I started my research career at a time when there was an increasing focus on emerging bat viruses, and I was fascinated by some of the new and emerging viruses being described. I was fortunate enough to receive an offer to study bat viruses in Africa, and it seemed like a dream opportunity to combine this new exciting field with a childhood dream of traveling to Africa. Ultimately, through my research, I have become absolutely fascinated by the bats themselves, and their amazing ecology. I have always loved any kind of problem-solving, and there is so much more left to learn about bat ecology, how they interact with their environment, how they track resources across continental distributions and communicate with each other. It is a humbling experience to delve into the ecology of a species so different from our own and to recognize all its complexity and beauty.
What were the biggest obstacles you had to overcome?
I have had plenty of challenges to overcome in the field when equipment fails in a remote area or things just don’t go to plan. But absolutely the biggest obstacle to overcome is maintaining belief in yourself and the ability to get back up on your feet again after any setback. In research and in academia, repeated failure is central to everyone’s experience – whether it is a failed experiment, a failed grant application, a rejected manuscript submitted to a journal, or a collaboration that just didn’t pan out as you hoped. The challenge is to learn something from each of these experiences, get back up and try again. It really helps to build a network of people around you to help with this so you can share in each other’s failures and successes.
Who are your role models?
My role models are other researchers or supporting staff that conduct themselves with integrity and kindness, and support others to achieve their best. Oh, and amazing young scientists and climate activists fearlessly and ferociously speaking out for climate action.
Do you have advice for young women interested in pursuing a similar career?
From my experience, science is so much more fun when you are working with a great team – where curiosity thrives, ideas are supported, and everyone’s voice is valued. Especially as you are beginning in a research degree, I think this is so much more important than the topic itself, so seek out mentors and supervisors that foster an environment like this and that inspire you by the example that they set themselves. Speak to current and past students of any potential speak supervisor and find out what kind of experience they have had. This career can be hard, but so rewarding, so be ready to accept failures and keep trying.
What do you find to be the most rewarding aspect of working in your field?
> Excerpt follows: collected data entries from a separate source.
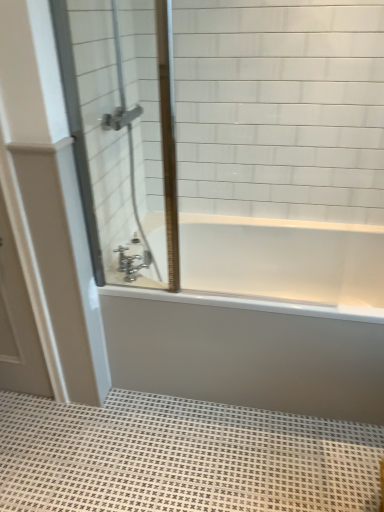 Question: Would you consider chrome metallic faucet at center to be distant from white glossy bathtub at center?

Choices:
 (A) no
 (B) yes

Answer: (A)

Question: Is chrome metallic faucet at center aimed at white glossy bathtub at center?

Choices:
 (A) yes
 (B) no

Answer: (A)

Question: Can you confirm if chrome metallic faucet at center is taller than white glossy bathtub at center?

Choices:
 (A) yes
 (B) no

Answer: (B)

Question: Does chrome metallic faucet at center have a lesser width compared to white glossy bathtub at center?

Choices:
 (A) no
 (B) yes

Answer: (B)

Question: Is white glossy bathtub at center at the back of chrome metallic faucet at center?

Choices:
 (A) yes
 (B) no

Answer: (B)

Question: From the image's perspective, relative to clear glass shower door at left, is chrome metallic faucet at center above or below?

Choices:
 (A) below
 (B) above

Answer: (A)

Question: Is chrome metallic faucet at center wider or thinner than clear glass shower door at left?

Choices:
 (A) wide
 (B) thin

Answer: (B)

Question: Based on their positions, is chrome metallic faucet at center located to the left or right of clear glass shower door at left?

Choices:
 (A) right
 (B) left

Answer: (B)

Question: Is point (145, 256) positioned closer to the camera than point (147, 13)?

Choices:
 (A) closer
 (B) farther

Answer: (B)

Question: From a real-world perspective, relative to white glossy bathtub at center, is white textured bath mat at lower center vertically above or below?

Choices:
 (A) above
 (B) below

Answer: (B)

Question: Choose the correct answer: Is white textured bath mat at lower center inside white glossy bathtub at center or outside it?

Choices:
 (A) inside
 (B) outside

Answer: (B)

Question: Does point (220, 484) appear closer or farther from the camera than point (152, 338)?

Choices:
 (A) closer
 (B) farther

Answer: (A)

Question: Looking at their shapes, would you say white textured bath mat at lower center is wider or thinner than white glossy bathtub at center?

Choices:
 (A) wide
 (B) thin

Answer: (A)

Question: Choose the correct answer: Is clear glass shower door at left inside white textured bath mat at lower center or outside it?

Choices:
 (A) outside
 (B) inside

Answer: (A)

Question: Is clear glass shower door at left in front of or behind white textured bath mat at lower center in the image?

Choices:
 (A) front
 (B) behind

Answer: (A) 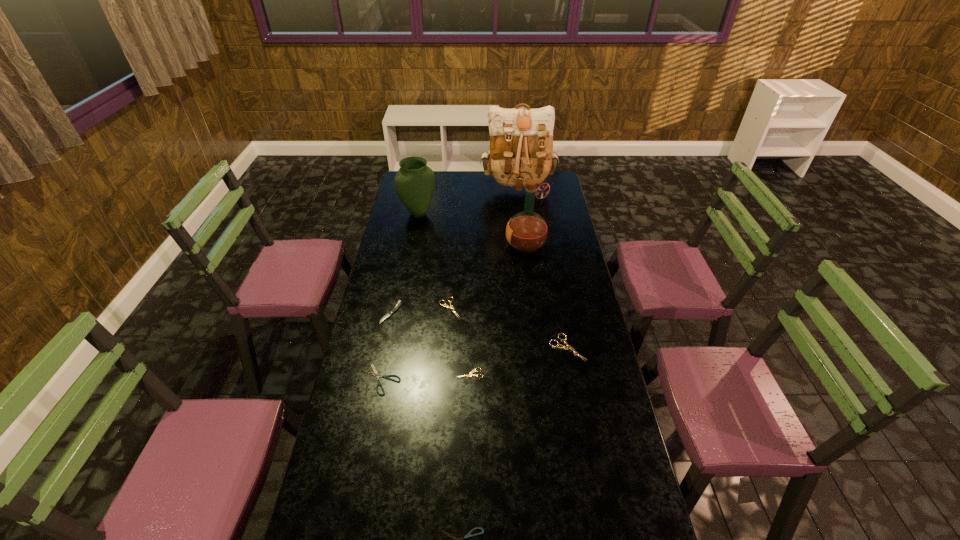 This screenshot has width=960, height=540. I want to click on the eighth closest object to the second farthest shears, so coord(521,139).

Image resolution: width=960 pixels, height=540 pixels. Find the location of `object that is the eighth closest one to the tallest object`. object that is the eighth closest one to the tallest object is located at coordinates (468, 535).

Identify which shears is the fourth nearest to the brown backpack. Please provide its 2D coordinates. Your answer should be formatted as a tuple, i.e. [(x, y)], where the tuple contains the x and y coordinates of a point satisfying the conditions above.

[(375, 373)]

Identify which shears is the second nearest to the leftmost shears. Please provide its 2D coordinates. Your answer should be formatted as a tuple, i.e. [(x, y)], where the tuple contains the x and y coordinates of a point satisfying the conditions above.

[(447, 306)]

Locate which beige shears ranks second in proximity to the smallest beige shears. Please provide its 2D coordinates. Your answer should be formatted as a tuple, i.e. [(x, y)], where the tuple contains the x and y coordinates of a point satisfying the conditions above.

[(563, 347)]

The height and width of the screenshot is (540, 960). I want to click on the closest beige shears relative to the brown backpack, so click(447, 306).

Where is `black shears that is the second closest to the nearest beige shears`? This screenshot has width=960, height=540. black shears that is the second closest to the nearest beige shears is located at coordinates (468, 535).

The height and width of the screenshot is (540, 960). What are the coordinates of `free point that satisfies the following two spatial constraints: 1. on the front label of the seventh nearest object; 2. on the front side of the nearest beige shears` in the screenshot? It's located at 542,373. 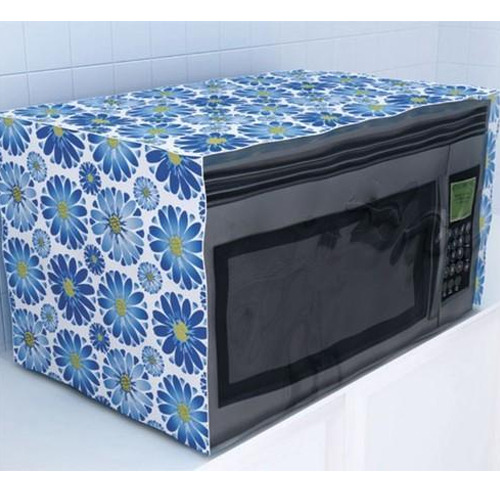 I want to click on front of microwave, so click(382, 193). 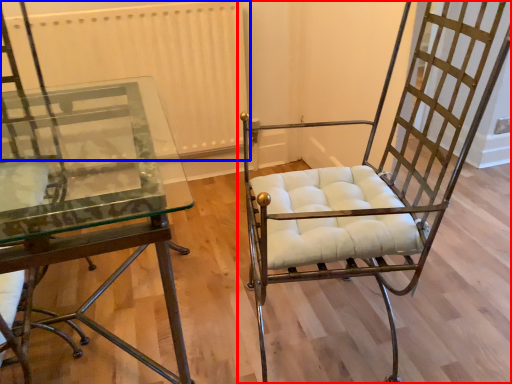 Question: Which object appears farthest to the camera in this image, chair (highlighted by a red box) or radiator (highlighted by a blue box)?

Choices:
 (A) chair
 (B) radiator

Answer: (B) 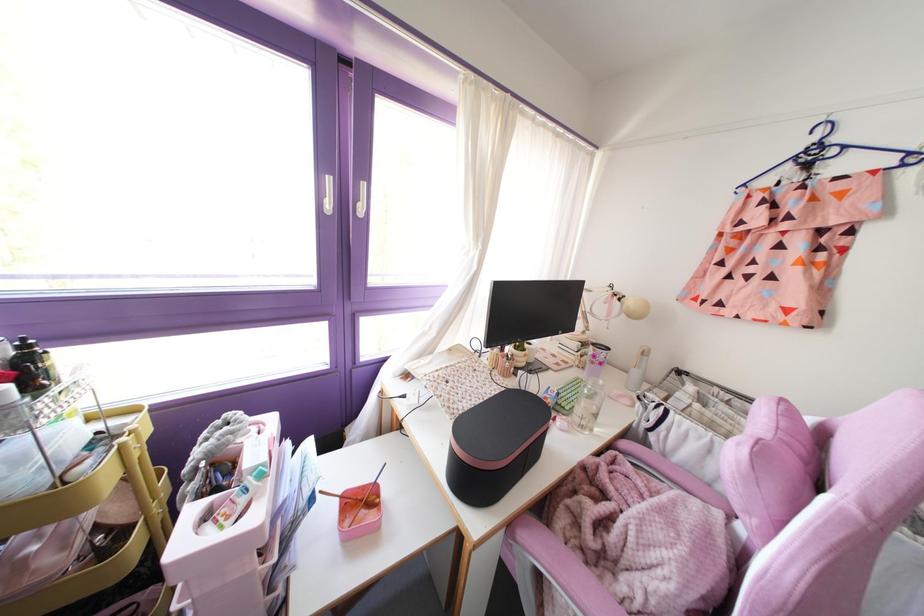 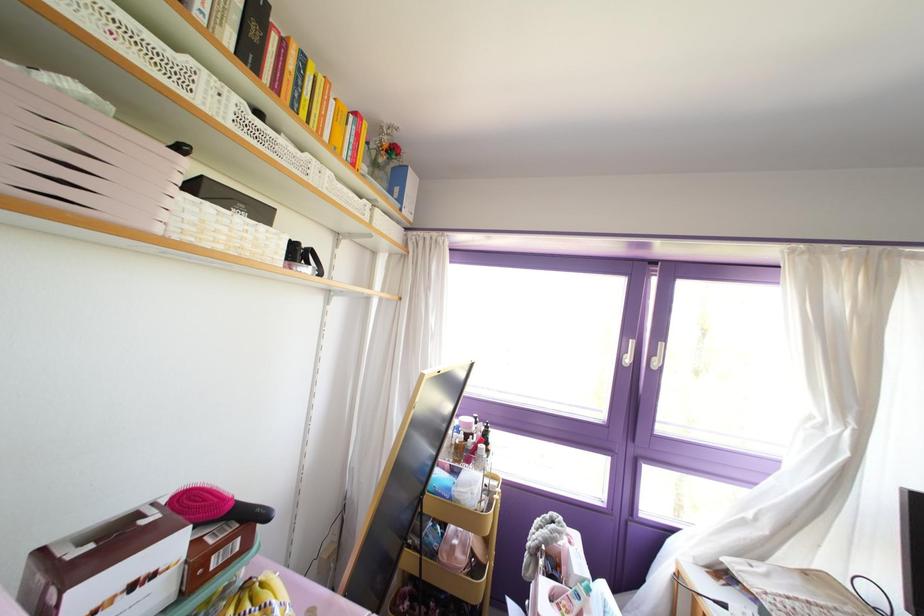 Locate, in the second image, the point that corresponds to [329,205] in the first image.

(626, 360) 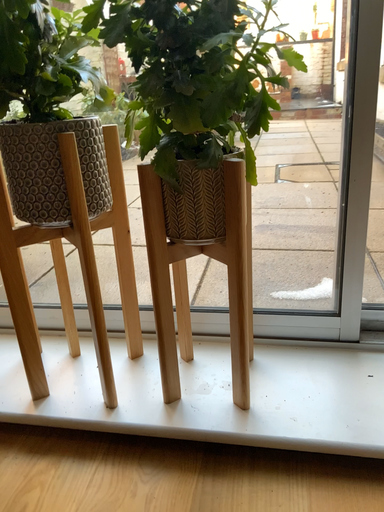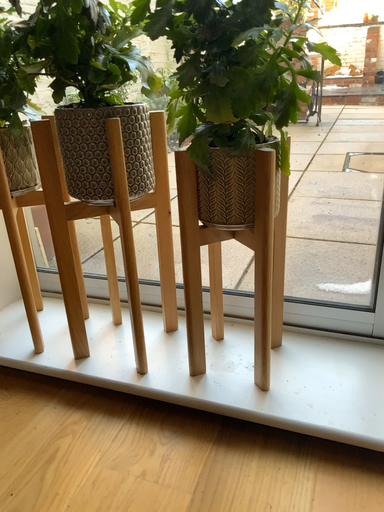 Question: Which way did the camera rotate in the video?

Choices:
 (A) rotated left
 (B) rotated right

Answer: (A)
I love collaborating and jointly trying to problem solve a particular research question. Sometimes observations or data produce an unintuitive result or give a hint that there must be a process underlying them, but that process isn’t immediately clear. Is a real joy to try and nut out these problems with other researchers, pushing back and forward with each other as we propose hypotheses and ways that these hypotheses might be testable. At its best, this process generates a level of creativity that is hard to achieve in isolation and mutual respect between team members that heightens the joy of eventually solving the problems!
How do you see your field changing in the next ten years?
I think our research is becoming increasingly multidisciplinary and transdisciplinary. Our challenge is to identify those problems that are most important to solve for both environmental and human health on this planet and collaborate with researchers across broad disciplines to find solutions. There is a renewed urgency to identify potential solutions, but that’s just the beginning! Humans are complex beings, and ensuring solutions are acceptable and achievable in the current climate of science denialism is a formidable challenge!